*** Block opens ***
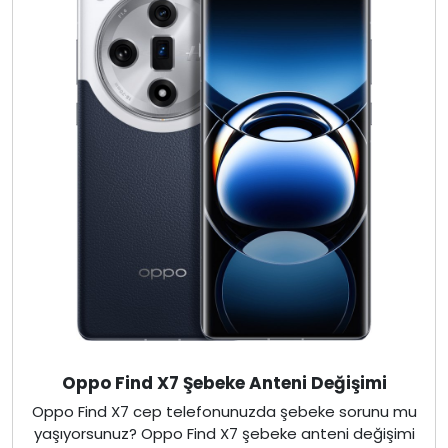
Oppo Find X7 Şebeke Anteni Değişimi
Oppo Find X7 cep telefonunuzda şebeke sorunu mu
yaşıyorsunuz? Oppo Find X7 şebeke anteni değişimi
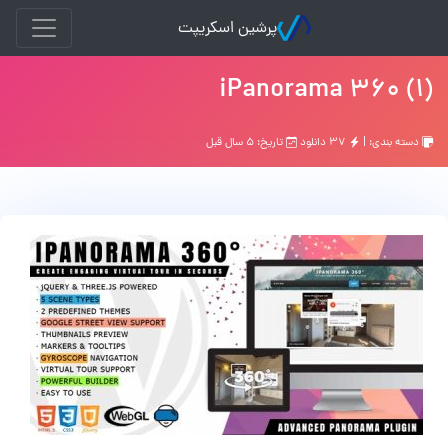
پرشین اسکریپت
iPanorama 360 (1)
دسته بندی: |
۳۷ دانلود
تاریخ: ۵ سال قبل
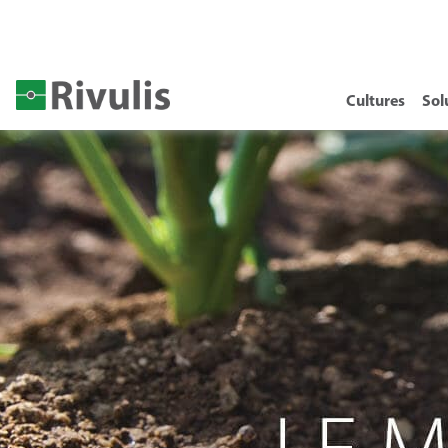
Cultures
Sol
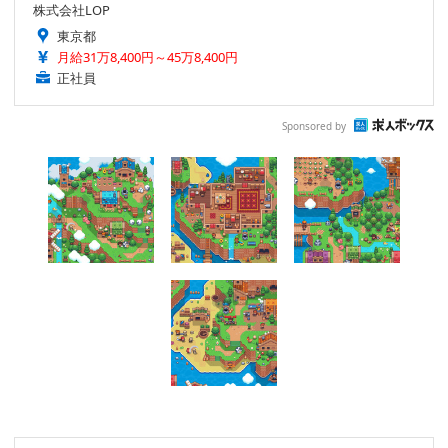
株式会社LOP
東京都
月給31万8,400円～45万8,400円
正社員
Sponsored by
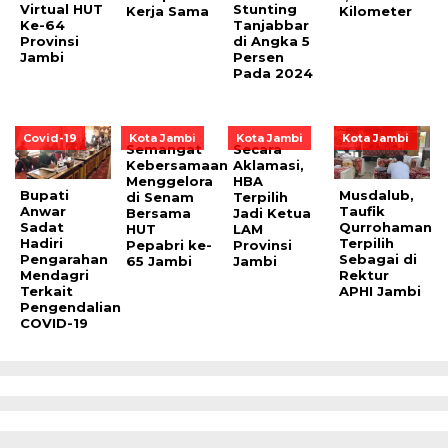
Virtual HUT
Stunting
Kerja Sama
Kilometer
Ke-64
Tanjabbar
Provinsi
di Angka 5
Jambi
Persen
Pada 2024
Covid-19
Kota Jambi
Kota Jambi
Kota Jambi
Semangat
Secara
Kebersamaan
Aklamasi,
Menggelora
HBA
Bupati
Musdalub,
di Senam
Terpilih
Anwar
Taufik
Bersama
Jadi Ketua
Sadat
Qurrohaman
HUT
LAM
Hadiri
Terpilih
Pepabri ke-
Provinsi
Pengarahan
Sebagai di
65 Jambi
Jambi
Mendagri
Rektur
Terkait
APHI Jambi
Pengendalian
COVID-19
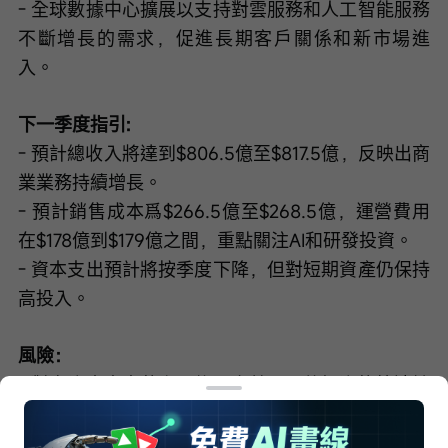
- 全球數據中心擴展以支持對雲服務和人工智能服務
不斷增長的需求，促進長期客戶關係和新市場進
入。
下一季度指引:
- 預計總收入將達到$806.5億至$817.5億，反映出商
業業務持續增長。
- 預計銷售成本爲$266.5億至$268.5億，運營費用
在$178億到$179億之間，重點關注AI和研發投資。
- 資本支出預計將按季度下降，但對短期資產仍保持
高投入。
風險：
- 對高資本支出的主要擔憂在於AI硬件投資的快速擴
張，這引發了投資者對投資回報率的質疑。
- 極度依賴大額合同，特別是與OpenAI的合作，使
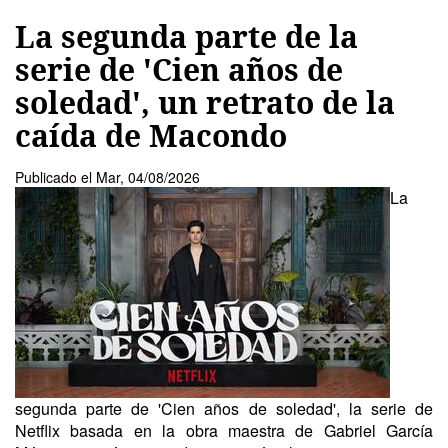
La segunda parte de la
serie de 'Cien años de
soledad', un retrato de la
caída de Macondo
Publicado el
Mar, 04/08/2026
La
segunda parte de 'Cien años de soledad', la serie de
Netflix basada en la obra maestra de Gabriel García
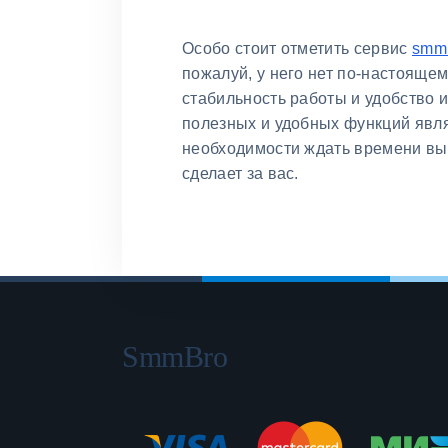
Особо стоит отметить сервис
smmb
пожалуй, у него нет по-настоящем
стабильность работы и удобство 
полезных и удобных функций явля
необходимости ждать времени вых
сделает за вас.
SmmBro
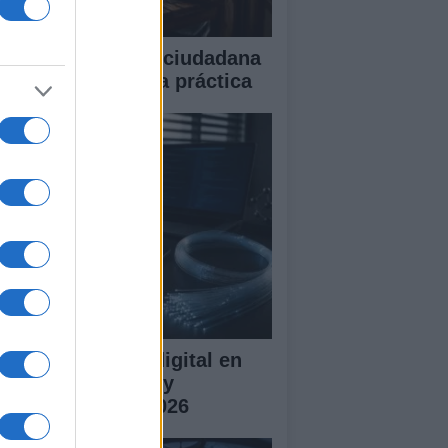
iciarse en ciencia ciudadana
de el barrio: guía práctica
 transformación digital en
lombia: desafíos y
ortunidades en 2026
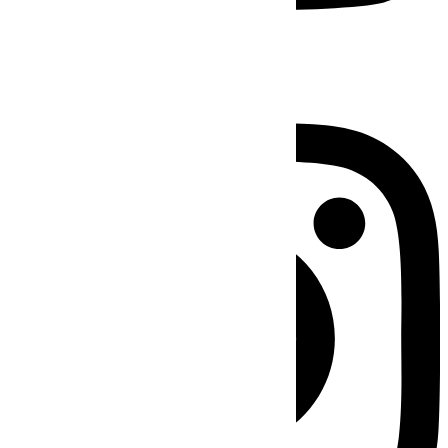
Instagram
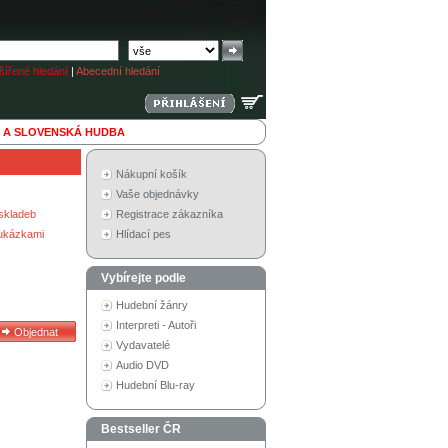
ířené hledání
|
Abecední hledání
 A SLOVENSKÁ HUDBA
Nákupní košík
Vaše objednávky
skladeb
Registrace zákazníka
 ukázkami
Hlídací pes
Vybírejte podle
Hudební žánry
Interpreti - Autoři
Vydavatelé
Audio DVD
Hudební Blu-ray
Bestseller ČR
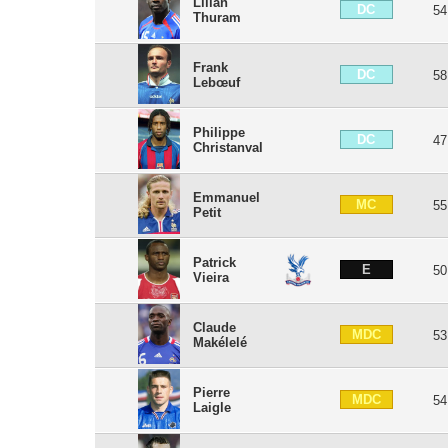
Lilian
DC
54
Thuram
Frank
DC
58
Lebœuf
Philippe
DC
47
Christanval
Emmanuel
MC
55
Petit
Patrick
E
50
Vieira
Claude
MDC
53
Makélelé
Pierre
MDC
54
Laigle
*** Block closes ***
ASSIGNED TASK: Write out the lines from the start of the material to the line with "Особо стоит отметить сервис", inclusive and exactly. Skip the pictures.

EXERCISE ANSWER:
Oppo Find X7 Şebeke Anteni Değişimi
Oppo Find X7 cep telefonunuzda şebeke sorunu mu
yaşıyorsunuz? Oppo Find X7 şebeke anteni değişimi
پرشین اسکریپت
iPanorama 360 (1)
دسته بندی: |
۳۷ دانلود
تاریخ: ۵ سال قبل
Cultures
Sol
株式会社LOP
東京都
月給31万8,400円～45万8,400円
正社員
Sponsored by
Virtual HUT
Stunting
Kerja Sama
Kilometer
Ke-64
Tanjabbar
Provinsi
di Angka 5
Jambi
Persen
Pada 2024
Covid-19
Kota Jambi
Kota Jambi
Kota Jambi
Semangat
Secara
Kebersamaan
Aklamasi,
Menggelora
HBA
Bupati
Musdalub,
di Senam
Terpilih
Anwar
Taufik
Bersama
Jadi Ketua
Sadat
Qurrohaman
HUT
LAM
Hadiri
Terpilih
Pepabri ke-
Provinsi
Pengarahan
Sebagai di
65 Jambi
Jambi
Mendagri
Rektur
Terkait
APHI Jambi
Pengendalian
COVID-19
- 全球數據中心擴展以支持對雲服務和人工智能服務
不斷增長的需求，促進長期客戶關係和新市場進
入。
下一季度指引:
- 預計總收入將達到$806.5億至$817.5億，反映出商
業業務持續增長。
- 預計銷售成本爲$266.5億至$268.5億，運營費用
在$178億到$179億之間，重點關注AI和研發投資。
- 資本支出預計將按季度下降，但對短期資產仍保持
高投入。
風險：
- 對高資本支出的主要擔憂在於AI硬件投資的快速擴
張，這引發了投資者對投資回報率的質疑。
- 極度依賴大額合同，特別是與OpenAI的合作，使
La segunda parte de la
serie de 'Cien años de
soledad', un retrato de la
caída de Macondo
Publicado el
Mar, 04/08/2026
La
segunda parte de 'Cien años de soledad', la serie de
Netflix basada en la obra maestra de Gabriel García
Особо стоит отметить сервис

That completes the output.